There are many studies on the inhibition effect of local anesthetics, such as bupivacaine, ropivacaine, lidocaine, and L-bupivacaine, on bacterial growth. Among these, lidocaine specifically inhibits growth of bacteria by affecting cell walls and cytoplasmic membranes [5]. It also inhibits membrane-bound enzymes and inhibits RNA or DNA that synthesize proteins [6]. There is also a study in a rat model in which continuous lidocaine infusion reduces Streptococcus aureus-induced infections, thus local anesthetics can prevent surgical wound infection [7]. There are various types and concentrations of local anesthetics used in a clinic. Commonly used bupivacaine 0.125-0.75%, lidocaine 1-3%, inhibits growth of bacteria and fungi in various conditions. High concentrations, long exposure times, and high temperatures are correlated with a proportional increase in microbial inhibition, respectively [1]. Also, the addition of other agents to preservatives, intravenous anesthetics such as opioids or propofol modifies antibacterial activity through synergistic or antagonistic action. Therefore, the antibacterial effect of local anesthetics can’t be unconditionally trusted [1]. This is why we should always think of complications like infections when we perform procedures.
In this experiment, we exposed lidocaine to various contaminated conditions. Lidocaine was used because no preservatives were added to it, because it was used frequently during procedures, and because it was more likely to be repeatedly used because of its vial formulation. Since preservatives are not added, it should be used within 36 months of manufacture and should be used as soon as possible after opening.
As aforementioned, there have been studies in the literature review which delved into the antimicrobial activity of local anesthetics including lidocaine; most of such studies, however, had been carried out in a limited environment of laboratories. Recently, the cases of infection of patients owing to contaminated drugs or infusions have been reported frequently from private- and general hospitals to date. This brings us to understand that long period of times and many efforts on the part of the patients are frequently needed to restore damages of patients which have resulted from the misuse of contaminated drugs. The present study was thus conceived by the necessity to identify the degree of antimicrobial activity of the local anesthetics through the experimental schemes designed to simulate potential environment of contamination in spaces, providing patients with pertinent treatment or operation, and to remind the operators to be aware of the potential consequences which can be the result from contact with a contaminated environment.
The authors of the present study have assumed that, the local anesthetics, exposed to environmental and human effects, could in fact be contaminated beyond the level of the function of their spontaneous antimicrobial activities.

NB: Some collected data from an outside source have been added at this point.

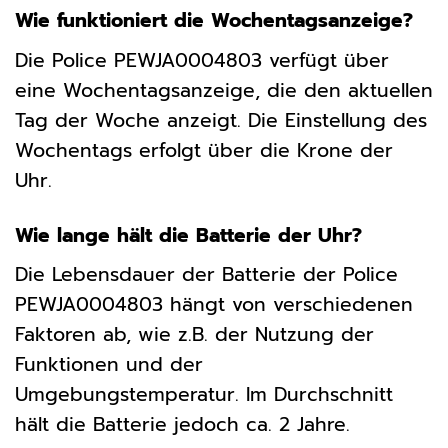
Wie funktioniert die Wochentagsanzeige?
Die Police PEWJA0004803 verfügt über
eine Wochentagsanzeige, die den aktuellen
Tag der Woche anzeigt. Die Einstellung des
Wochentags erfolgt über die Krone der
Uhr.
Wie lange hält die Batterie der Uhr?
Die Lebensdauer der Batterie der Police
PEWJA0004803 hängt von verschiedenen
Faktoren ab, wie z.B. der Nutzung der
Funktionen und der
Umgebungstemperatur. Im Durchschnitt
hält die Batterie jedoch ca. 2 Jahre.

However, study result suggest that the antibacterial effect of local anesthetics is stronger than expected, as bacteria did not grow in most of extreme environments. This suggests that human factors may play a much more important role than air pollution, operating room, and outpatient room, which are conventionally thought to be factors for the contamination. Results in groups exposed to saliva showed that bacteria did not grow in lidocaine that was exposed for 4 h but grew in lidocaine that was exposed for 8 h, which indicates that long-term exposure to the contaminated environment weakens the antibacterial activity of the local anesthetic. In addition, it was confirmed that as the contamination level gets higher or the contamination is prolonged, the agent can be contaminated, losing its antibacterial activity. However, the result that no bacterial growth was seen in groups excluding the saliva-exposed group and groups exposed to a contaminated environment in the short term, does not mean the procedure environment and process are free from contamination. Since infection from contamination can occur with one or two of these factors, care should be always be taken not to contaminate the procedure process, even if the local anesthetic has antibacterial activity. In the cases of lidocaine or levobupivacaine, which are often used in procedures, there is no special preservative for long-term preservation of the opened drug. A small amount of additive, such as hydrochloric acid, added to the drug will only prevent the deterioration of the product for a short period of time during the procedure after the drug is opened. Therefore, avoiding drug reuse and prolonged use after opening and sterilizing vials, even if there was no difference in the result, will be the most efficient way to reduce drug-related infections in patients. Also, as the possibility of contamination increases when many people move during the procedure, both in the outpatient and the operating room, it is necessary to reduce the presence of floating dust and bacteria in the air by limiting the movement of people.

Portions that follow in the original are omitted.